● Given information:
==========
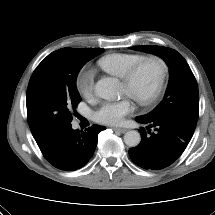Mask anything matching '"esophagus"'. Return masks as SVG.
<instances>
[{"label": "esophagus", "mask_w": 215, "mask_h": 215, "mask_svg": "<svg viewBox=\"0 0 215 215\" xmlns=\"http://www.w3.org/2000/svg\"><path fill=\"white\" fill-rule=\"evenodd\" d=\"M113 130H114V131H119V132H121V133L127 132V129H126V128L114 127Z\"/></svg>", "instance_id": "1"}]
</instances>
==========
● Problem:
Omit every picture, then repeat the remaining data exactly as it appears above.

● Output below:
Mask anything matching '"esophagus"'. Return masks as SVG.
<instances>
[{"label": "esophagus", "mask_w": 215, "mask_h": 215, "mask_svg": "<svg viewBox=\"0 0 215 215\" xmlns=\"http://www.w3.org/2000/svg\"><path fill=\"white\" fill-rule=\"evenodd\" d=\"M113 130H114V131H119V132H121V133L127 132V129H126V128L114 127Z\"/></svg>", "instance_id": "1"}]
</instances>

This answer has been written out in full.